Conservadores y liberales, ricos y pobres, intelectuales y menos cultos, derechas e izquierdas, religiosos y agnósticos coinciden en sostener esa doble moral sobre las dictaduras, por lo que éstas saltan al poder y perviven, algo que sería más difícil de realizar si el resto de la comunidad política internacional no otorgara amparo más o menos disimulado. Estos juicios tolerantes y dilatorios siempre mantienen un cierto grado de permisividad fundada en la duda sobre la legalidad y legitimidad de la dictadura respecto al sistema constitucional transgredido. Pero la transgresión es mucho mayor, pues la ruptura del sistema constitucional supone la violación de las voluntades ciudadanas que lo habían concertado. Al final, justificar al dictador es respaldar y compartir la voluntad de dominio contra la libertad de un pueblo.
Lo común a lo detestable de una dictadura, sea del signo que sea, es el planteamiento político de la legitimidad del recorte de las libertades. El carácter propio de la dictadura es la usurpación del poder, lo que supone la ausencia de refrendo ciudadano, pero aun cuando aquello sea siempre improcedente en el acto de la usurpación, lo más común que encierra mientras se detenta la condición dictatorial es la anulación o reglamentación tendenciosa de las libertades. En esto coinciden todas las dictaduras, ninguna se salva, porque a la falta de legitimidad formal de su establecimiento en el poder, se suma la acción represiva de la libertad ciudadana para permitir la imposición de la voluntad del dictador en todos los ámbitos del poder. La dictadura así persigue dictar lo que los ciudadanos deben hacer, lo que deben saber, lo que deben pensar. Se dicta la conformación y se exige la conformidad con el rigor de la fuerza represiva, que se constituye como ley.

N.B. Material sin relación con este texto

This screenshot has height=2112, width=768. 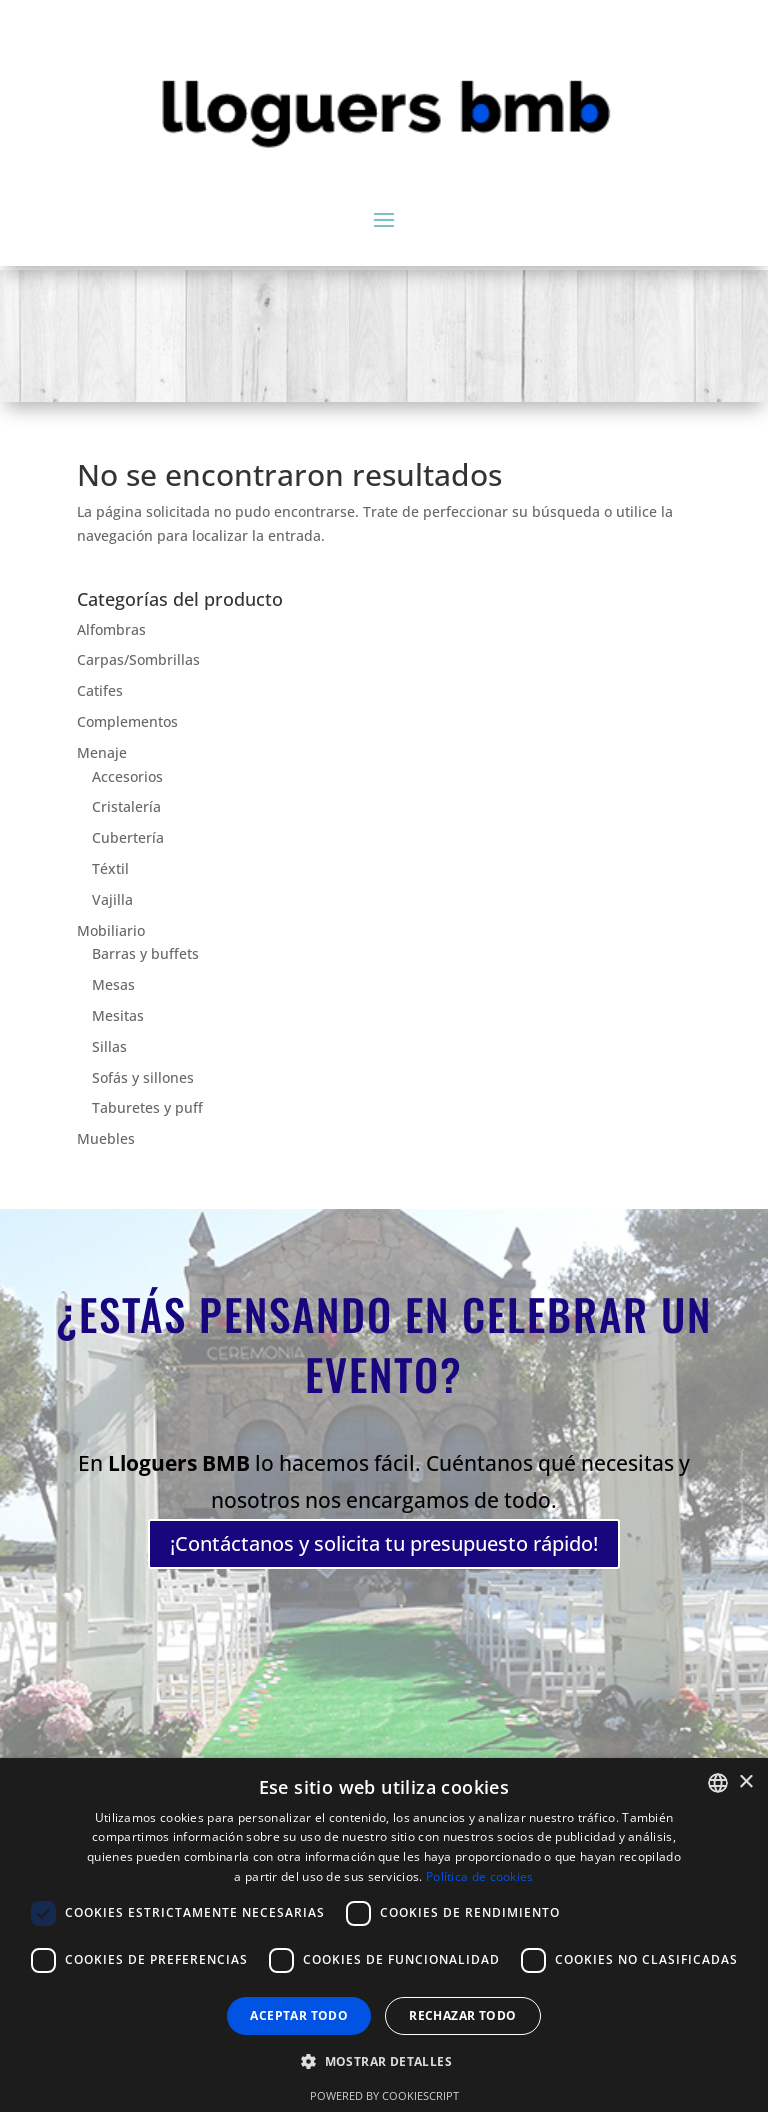 I want to click on Rechazar todo [button], so click(x=462, y=2015). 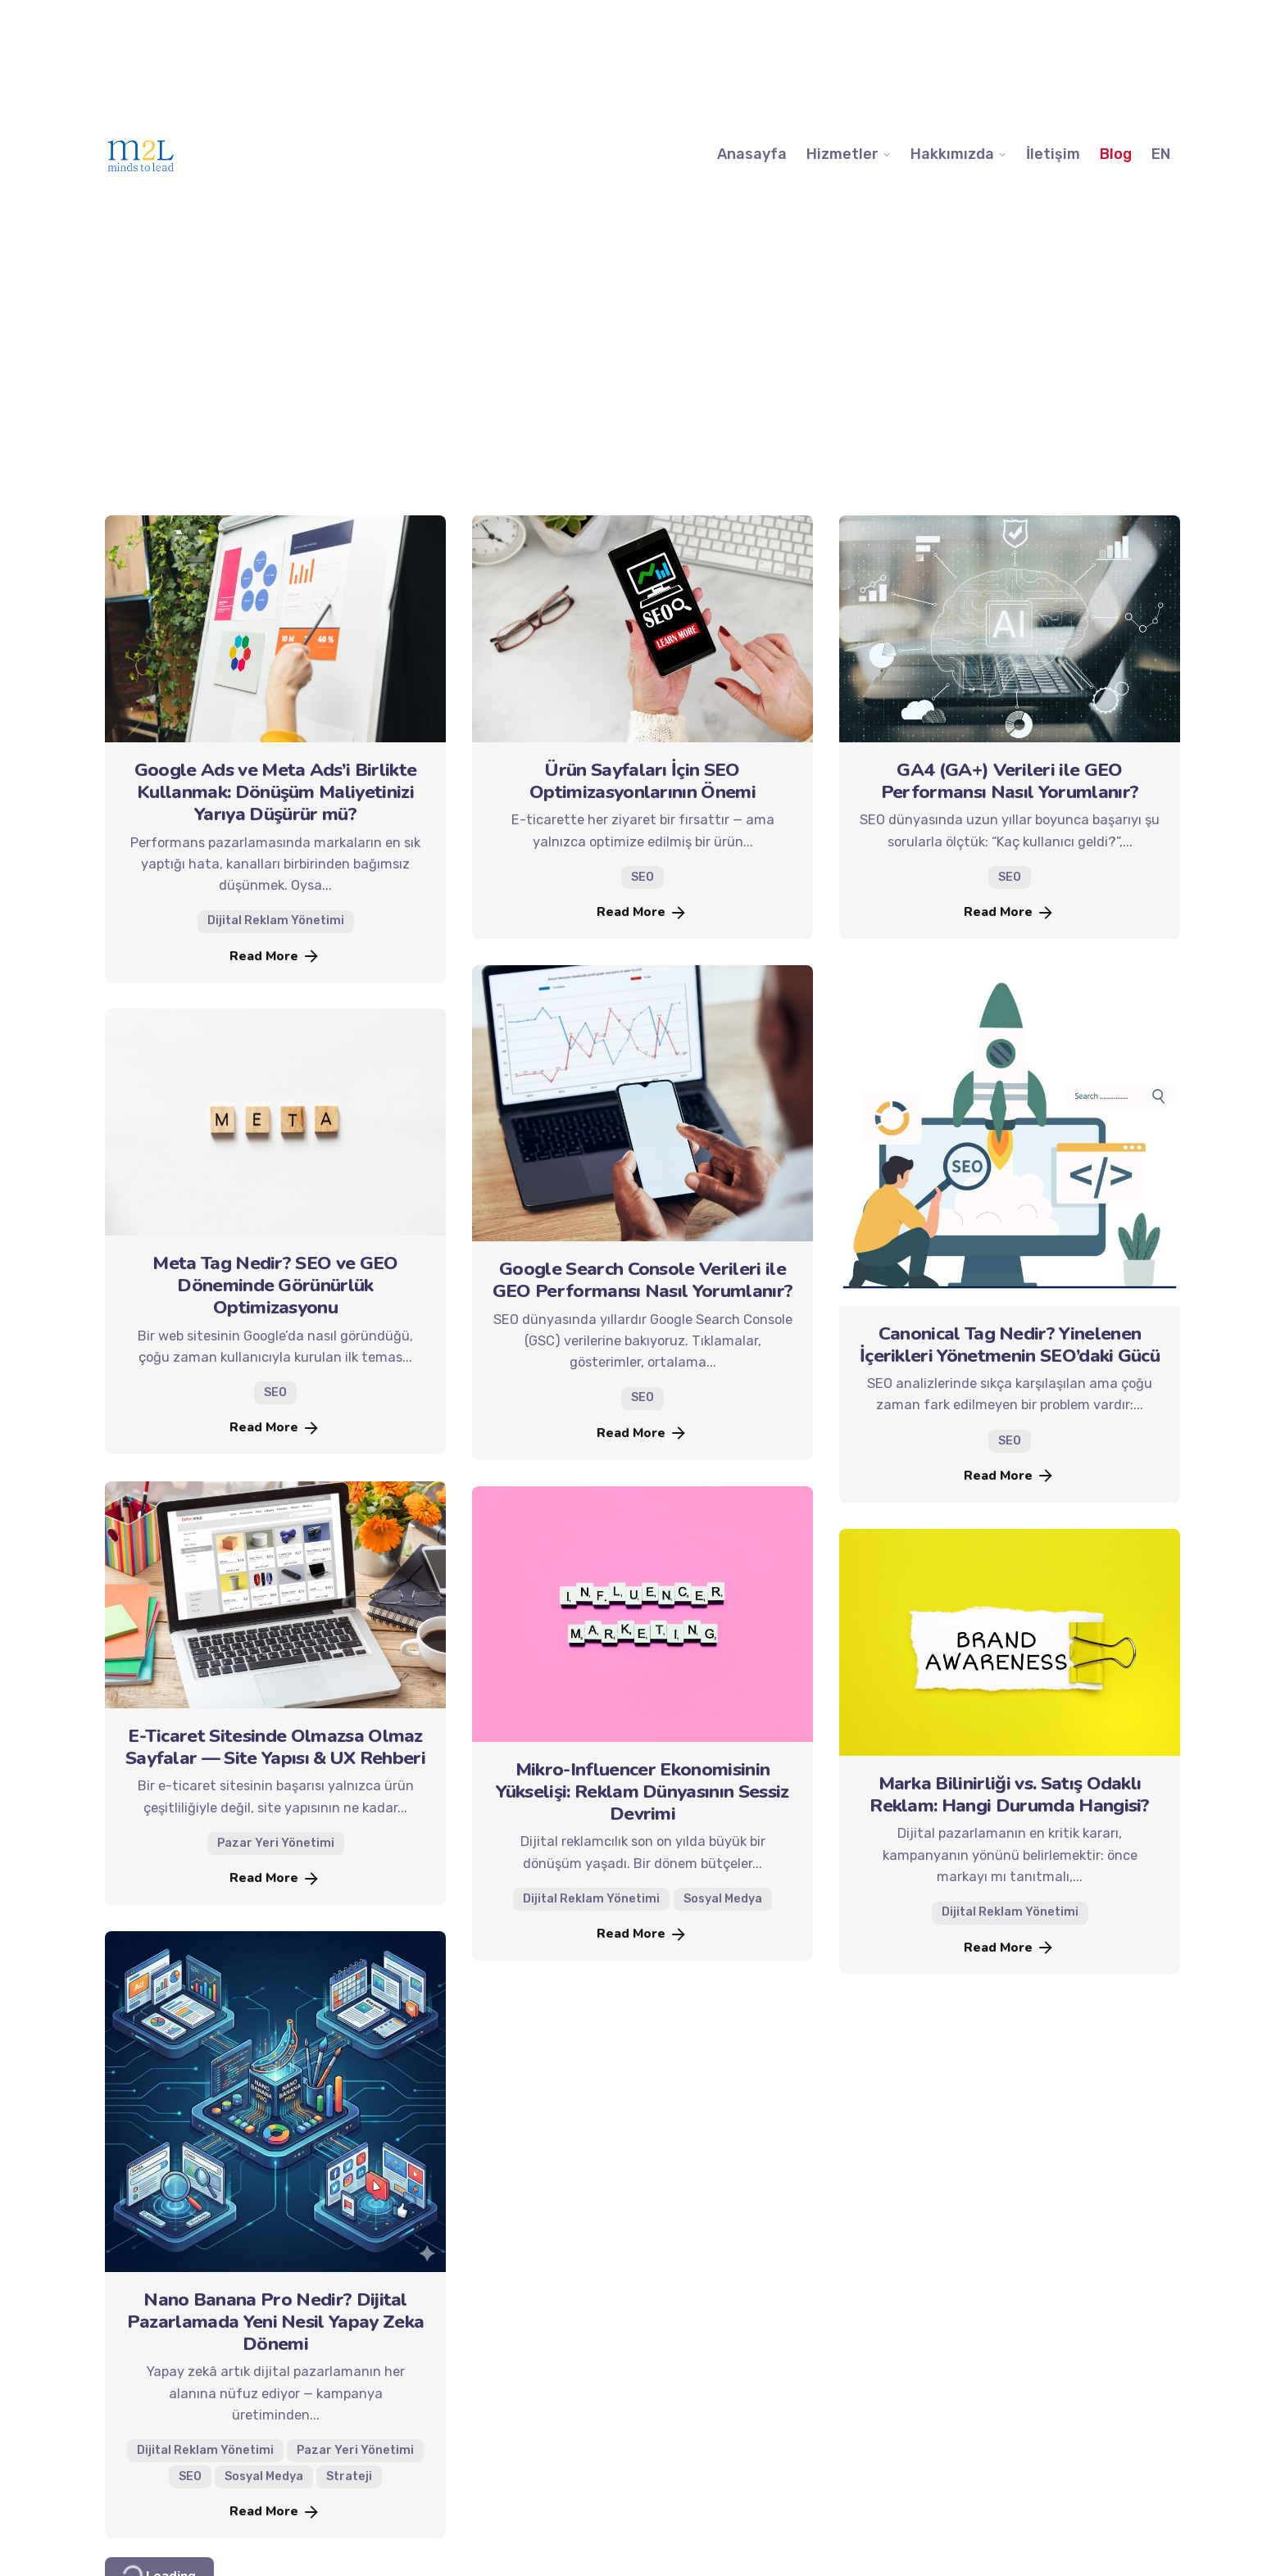  I want to click on [Google Ads ve Meta Ads’i Birlikte Kullanmak: Dönüşüm Maliyetinizi Yarıya Düşürür mü?], so click(275, 628).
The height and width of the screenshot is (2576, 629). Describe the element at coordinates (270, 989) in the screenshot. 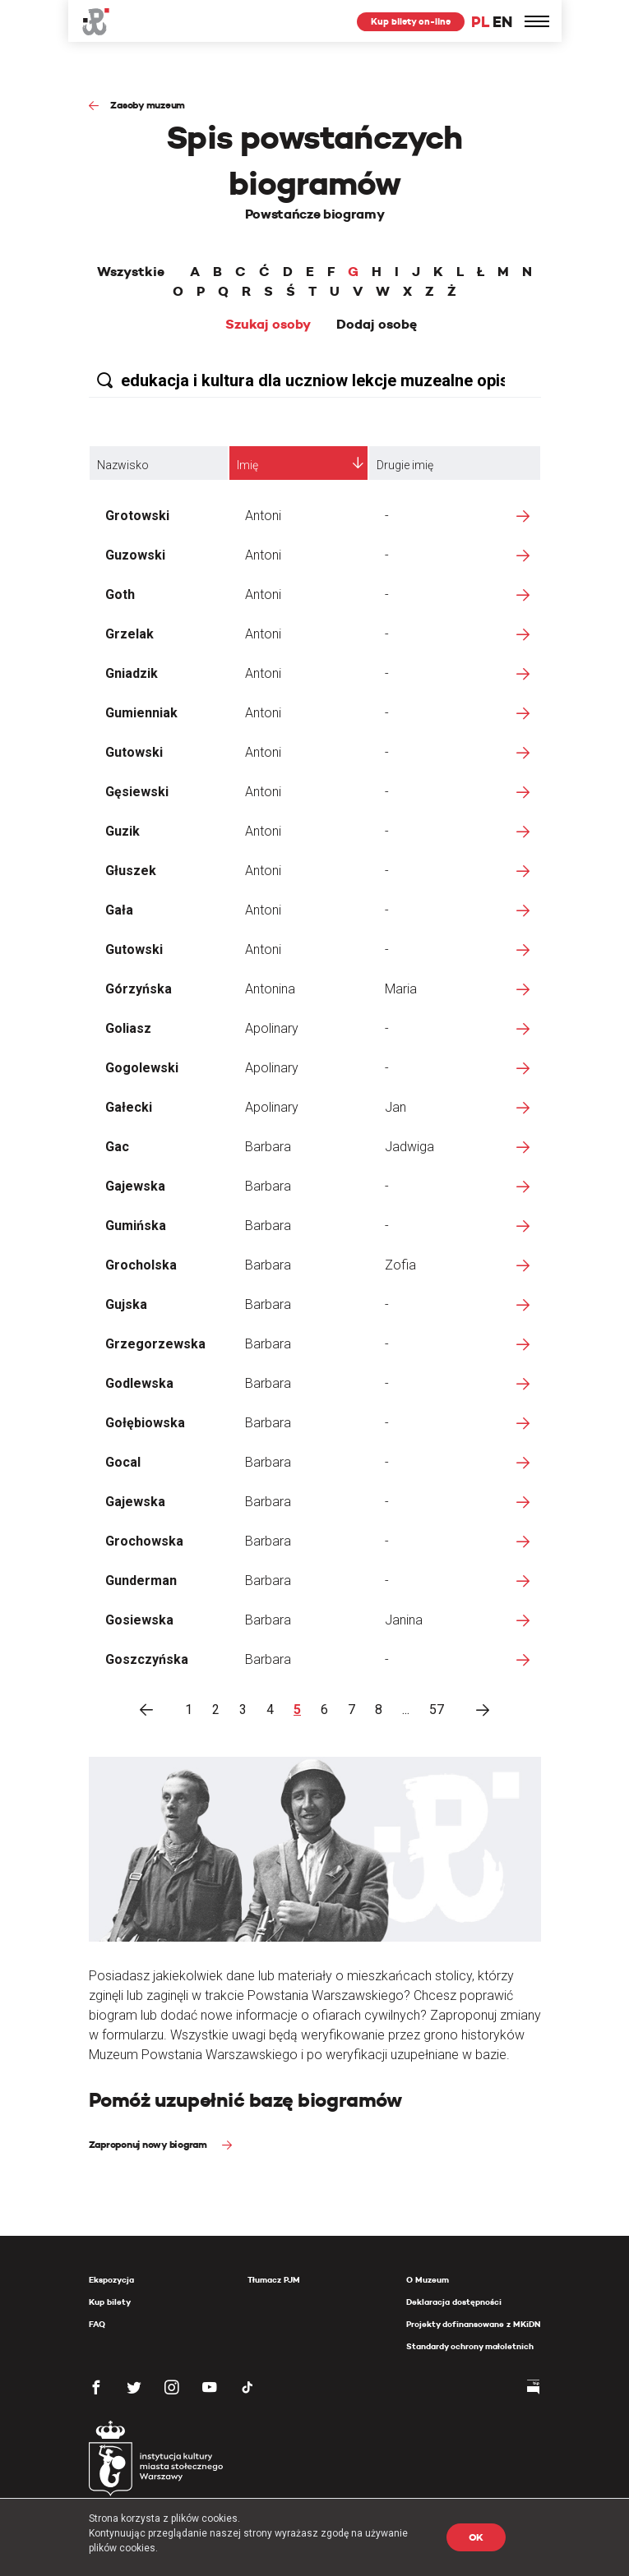 I see `Antonina` at that location.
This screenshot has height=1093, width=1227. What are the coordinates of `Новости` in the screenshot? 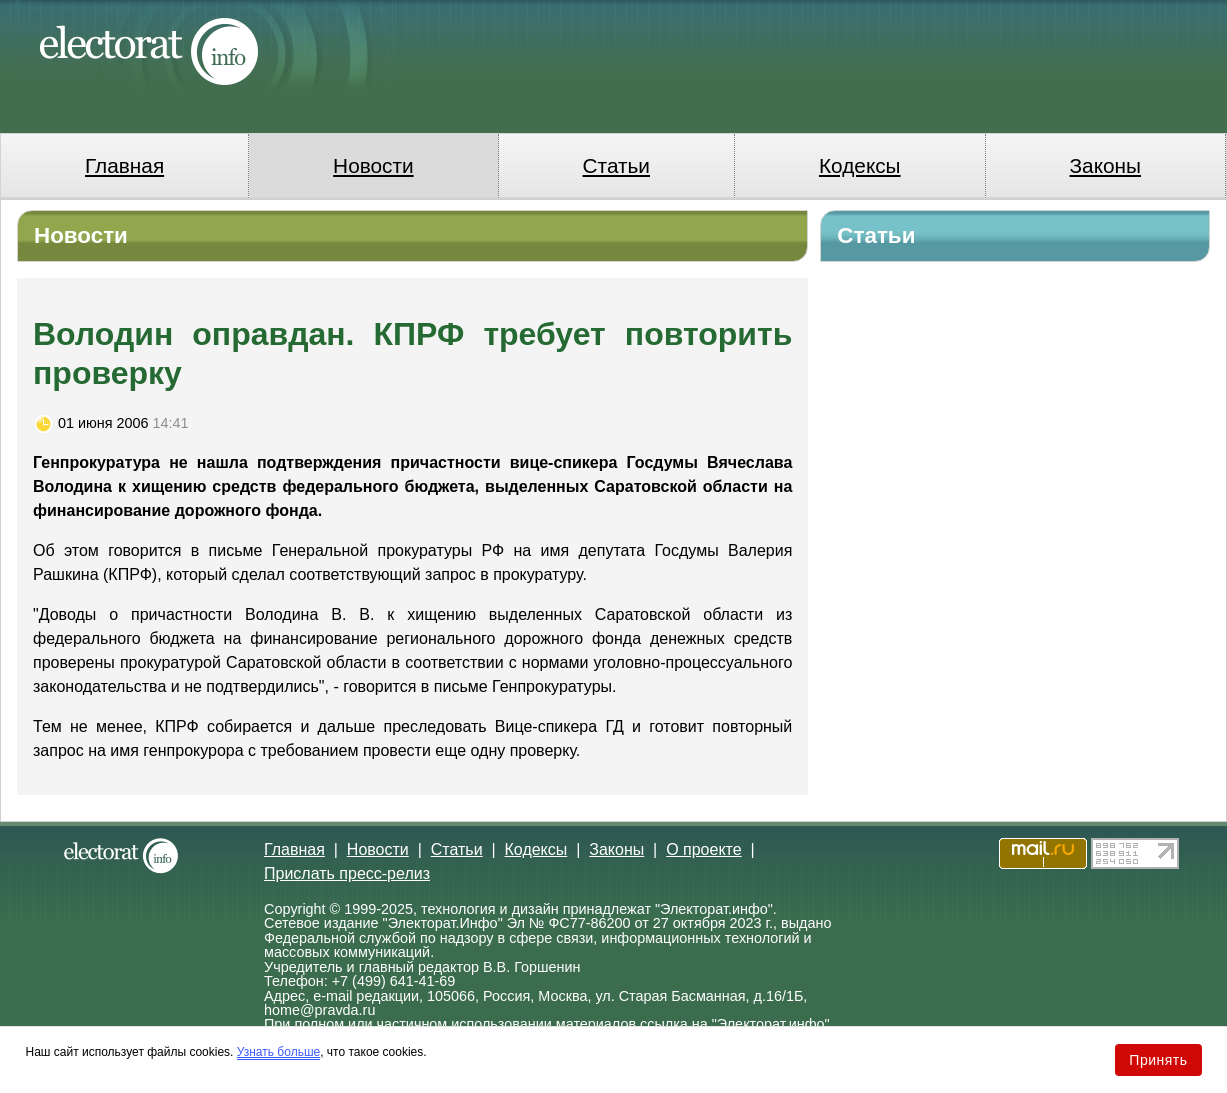 It's located at (373, 165). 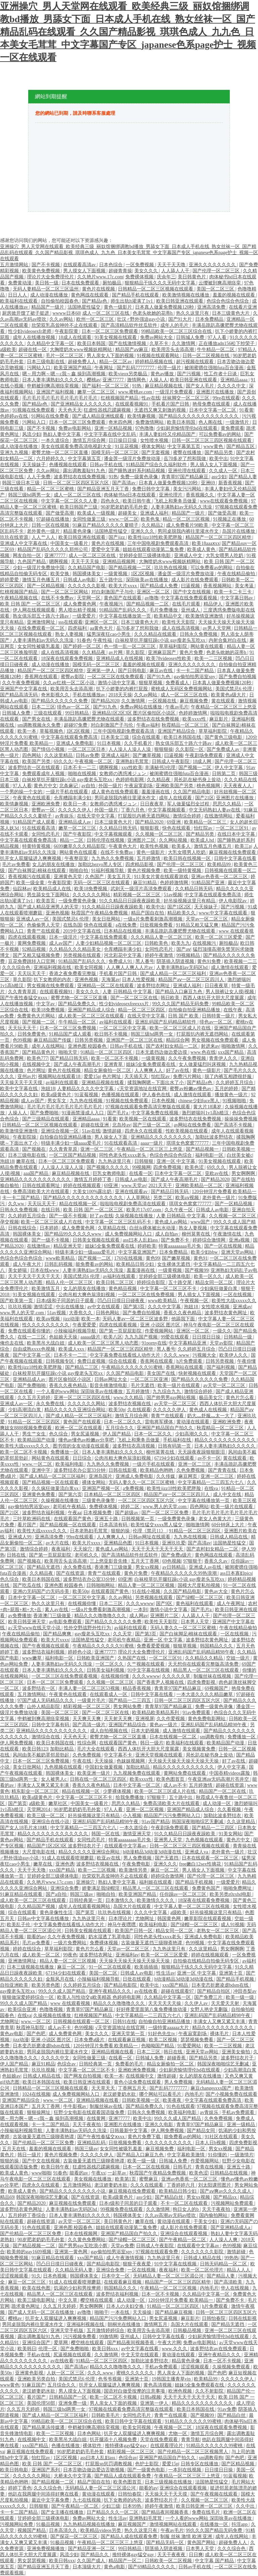 This screenshot has height=2576, width=258. What do you see at coordinates (150, 2397) in the screenshot?
I see `日韩a视频` at bounding box center [150, 2397]. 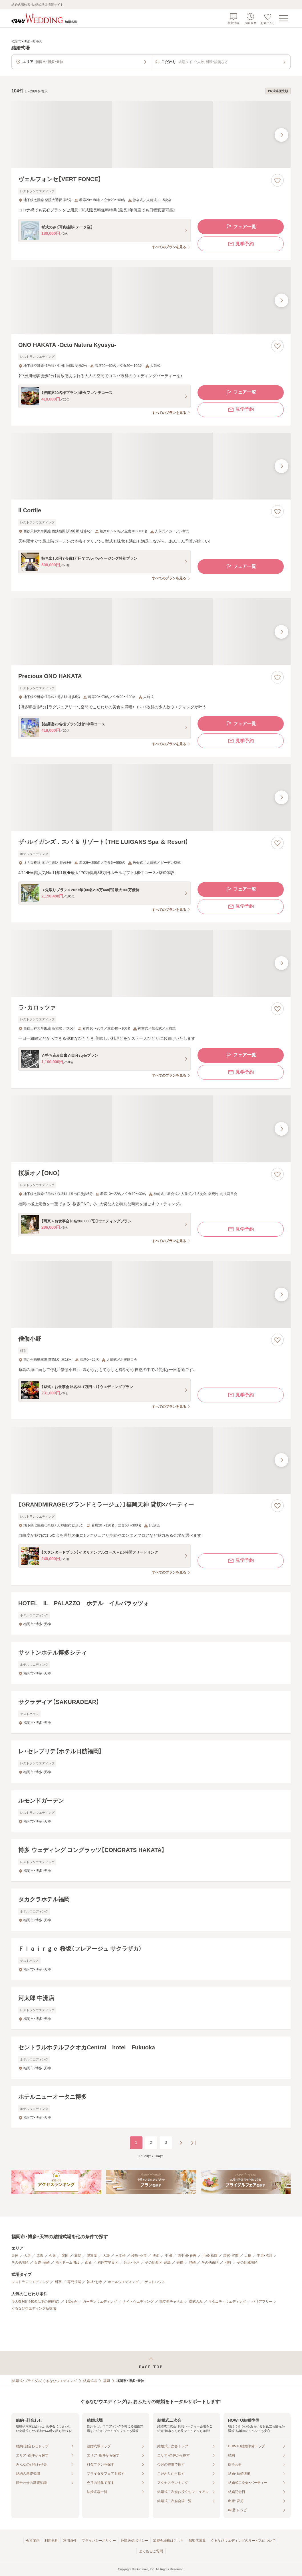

La persecución de las libertades personales identifica la mayor motivación de su urgente condena internacional, pues disipa toda duda de hacer víctima a la población. Si a algún dictador le cupiere la intención de estar haciendo el bien ¿qué mejor manera de ser reconocido que favorecer la libertad para recibir la aquiescencia de los ciudadanos? Pero esa moderación es incompatible con con la autoafirmación del dictador que precisa del rígido control para recibir en la calle el parabien de sus afines. Si el dictador siempre considera escasa e irrepresentativa la contestación ¿por qué se coarta la exposición de sus ideas? La razón de la dictadura se esgrime en el ideal, que por esencia incompatibiliza cualquier otra idea política no sometida al mismo. Pero ¿a quién representa el ideal si no ha sido mayoritariamente consentido? Apoyar la dictadura, pasada, presente o futura, supone siempre consentir en le legitimación del abuso de autoridad sobre la libertad individual, y yerran politicamente todos quienes la aceptan cuando el perfil del dictador les es favorable a su interés.interés.